Awards

Nakul Gopalan, Eric Rosen, Daniel Ullman, And David Whitney Win The Hyundai Visionary Challenge

None

Click the link that follows for more news items about our students competing at hackathons and other events.

The Hyundai Visionary Challenge is a competition to ignite learning, exploration, and development in the realm of smart mobility. It’s meant to accelerate research innovations in smart mobility that drive the creation of sustainable cities across the globe, and awards teams across a broad spectrum of categories. Encompassing biology-inspired mobility, digital phenotyping, and man-machine partnership, these categories all aim to inspire new ways of thinking to impact the world. This year, Brown CS PhD students Nakul Gopalan, Eric Rosen, and David Whitney along with Brown CLPS PhD student Daniel Ullman (whose team was advised by Stefanie Tellex) have won the annual award for their proposal, “Improving Man-Machine Partnership using Mixed Reality Social Feedback from Robots.”

“I really enjoyed being able to talk about and explore the applications of our work in the business world,” explains David as he describes the group’s project, “and I saw the potential for VR to be truly transformative for society.”
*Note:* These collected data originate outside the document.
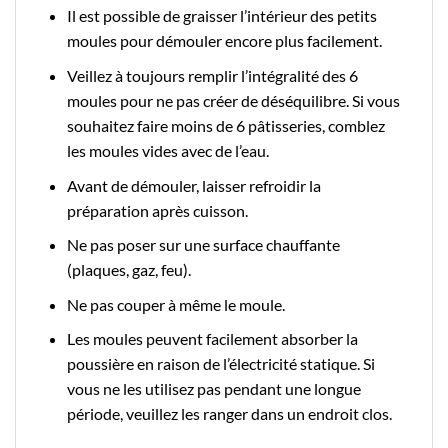
Il est possible de graisser l’intérieur des petits
moules pour démouler encore plus facilement.
Veillez à toujours remplir l’intégralité des 6
moules pour ne pas créer de déséquilibre. Si vous
souhaitez faire moins de 6 pâtisseries, comblez
les moules vides avec de l’eau.
Avant de démouler, laisser refroidir la
préparation après cuisson.
Ne pas poser sur une surface chauffante
(plaques, gaz, feu).
Ne pas couper à même le moule.
Les moules peuvent facilement absorber la
poussière en raison de l’électricité statique. Si
vous ne les utilisez pas pendant une longue
période, veuillez les ranger dans un endroit clos.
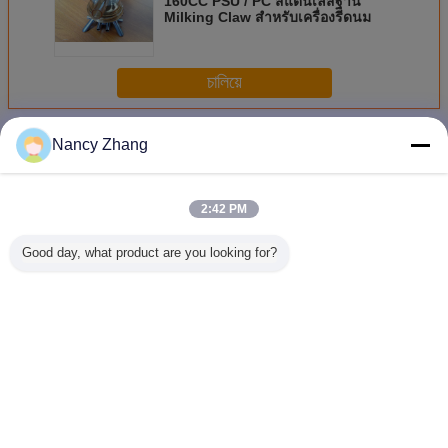
160CC PSU / PC สแตนเลสฐาน
Milking Claw สำหรับเครื่องรีดนม
চালিয়ে
อะไหล่เครื่องนม
มากกว่า
Nancy Zhang
2:42 PM
Good day, what product are you looking for?
เครื่องแยกครีม
เครื่องแยกนมขนาด
Milking Parlor
หม้อนมพ
ไฟฟ้าขนาดเล็ก
เล็กสำหรับใช้ใน
Cow Milking
140x42x26
เครื่องแยกนมสําห
บ้าน 80 ลิตร/
Limiter for
า
รับใช้ในบ้าน
ชั่วโมง เครื่องแยก
Controlling the
ครีมแพะไฟฟ้าแบบ
Milking Process
พกพา ทำความ
and Ensuring
เปลี่ยนภาษา
สะอาดง่าย
Proper Milking
Pocedures
Thai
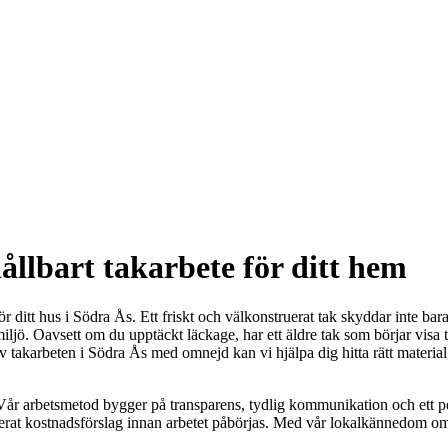
ållbart takarbete för ditt hem
r ditt hus i Södra Ås. Ett friskt och välkonstruerat tak skyddar inte ba
ljö. Oavsett om du upptäckt läckage, har ett äldre tak som börjar visa teck
v takarbeten i Södra Ås med omnejd kan vi hjälpa dig hitta rätt material,
ak. Vår arbetsmetod bygger på transparens, tydlig kommunikation och ett
taljerat kostnadsförslag innan arbetet påbörjas. Med vår lokalkännedom om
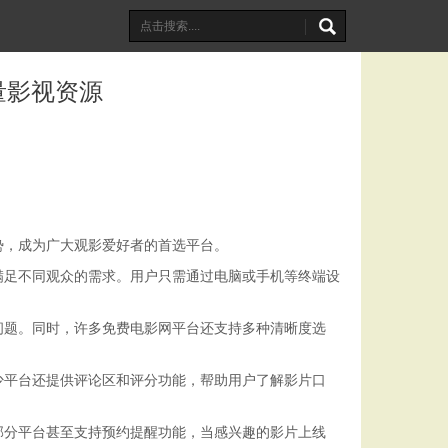
量影视资源
势，成为广大观影爱好者的首选平台。
满足不同观众的需求。用户只需通过电脑或手机等终端设
问题。同时，许多免费电影网平台还支持多种清晰度选
少平台还提供评论区和评分功能，帮助用户了解影片口
部分平台甚至支持预约提醒功能，当感兴趣的影片上线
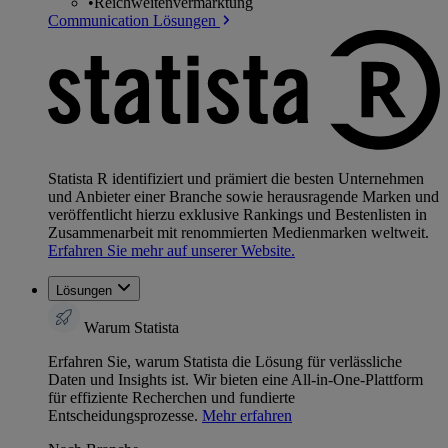
•
Reichweitenvermarktung
Communication Lösungen
Statista R identifiziert und prämiert die besten Unternehmen
und Anbieter einer Branche sowie herausragende Marken und
veröffentlicht hierzu exklusive Rankings und Bestenlisten in
Zusammenarbeit mit renommierten Medienmarken weltweit.
Erfahren Sie mehr auf unserer Website.
Lösungen
Warum Statista
Erfahren Sie, warum Statista die Lösung für verlässliche
Daten und Insights ist. Wir bieten eine All-in-One-Plattform
für effiziente Recherchen und fundierte
Entscheidungsprozesse.
Mehr erfahren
In essence, the team’s goal was to increase the efficiency of communication between robots and human workers in the workplace. As it stands, robots are very unsafe to human coworkers. Humans can’t predict the future actions of automated robots, which vastly reduces robot effectiveness on the job. The idea to solve this issue is to have workers in warehouses wear augmented reality headsets to see the future actions of moving robots in real time, minimizing collisions and significantly improving workplace output. This tool would foster interaction between humans and machines, making for a much safer work environment. It may sound futuristic, but the team has set high goals for this project, and plans to continue working and refining this man-machine partnership idea in the upcoming years.